Y sé que esto pasa en cualquier lugar del mundo. No importa el país, ni la religión, ni el color de la piel. Hay muy poca gente agusto dentro de ellos mismos. Sin ir más lejos yo mismo. Muchas veces no me aguanto. Me gustaría ser otro, estar en otra parte, fuera de mi.
No os ha pasado nunca?. No habeis pensado cómo sentiríais si en lugar de ser Pedro o María, fuerais John o Sara. Si en lugar de vivir en Madrid, vivierais en El Cairo o en Praga.
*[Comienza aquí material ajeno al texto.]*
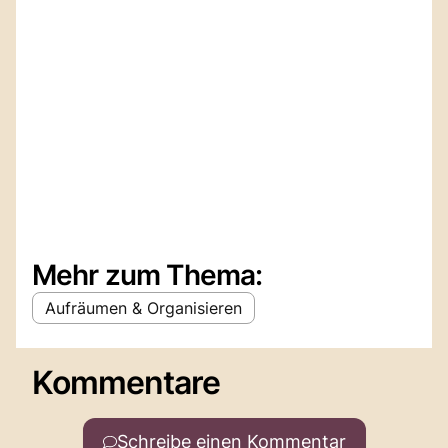
Mehr zum Thema:
Aufräumen & Organisieren
Kommentare
Schreibe einen Kommentar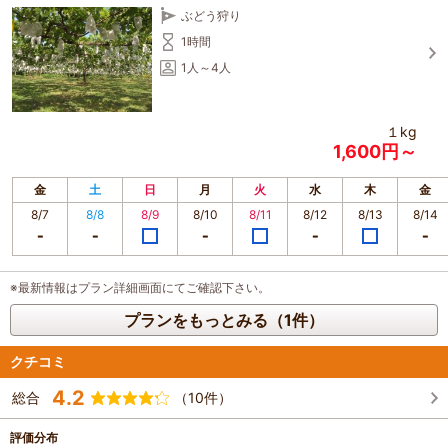
ぶどう狩り
1時間
1人～4人
１kg
1,600円～
金
土
日
月
火
水
木
金
8/7
8/8
8/9
8/10
8/11
8/12
8/13
8/14
※最新情報はプラン詳細画面にてご確認下さい。
プランをもっとみる（1件）
クチコミ
4.2
総合
（10件）
評価分布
Pero creo que ya sé lo que es. Es la puta Navidad, que se acerca sigilósamente. Aún no hace ruido, pero lo hará. Aún no ha iluminado nuestras calles, pero lo hará. Aún no ha entristecido a un montón de gente, pero ya empieza a hacer mella en ellos, en ti, en mi.
Hubo un tiempo en que pensé en fundar una Asociación de Papás Noeles asesinos. No para matar gente, por supuesto, sólo apagar luces y hacer desaparecer los jodidos villancicos.
Me di cuenta que era inevitable. Cada año la misma matraca. Yo empiezo a sentir los efectos sobre estas fechas y se acentúa a primeros de diciembre, para tener su punto álgido el 24 y el 31, qué horror. Otra vez las cenas. El imperativo de estar felices, las lucecitas, las cancioncitas, el gordo de rojo, los 3 reyes. Como si no tuvieramos bastante con la familia real todo el año. Hay que joderse, cómo me gustaría largarme a algún lugar tropical durante estas fechas.
En fin, empieza a hacerse tarde y ustedes querrán dormir y olvidarse un rato de quién son y por qué se preocupan por cosas insignificantes.
Es lo bueno de la noche, en algún momento uno se acaba durmiendo y deja un rato de existir.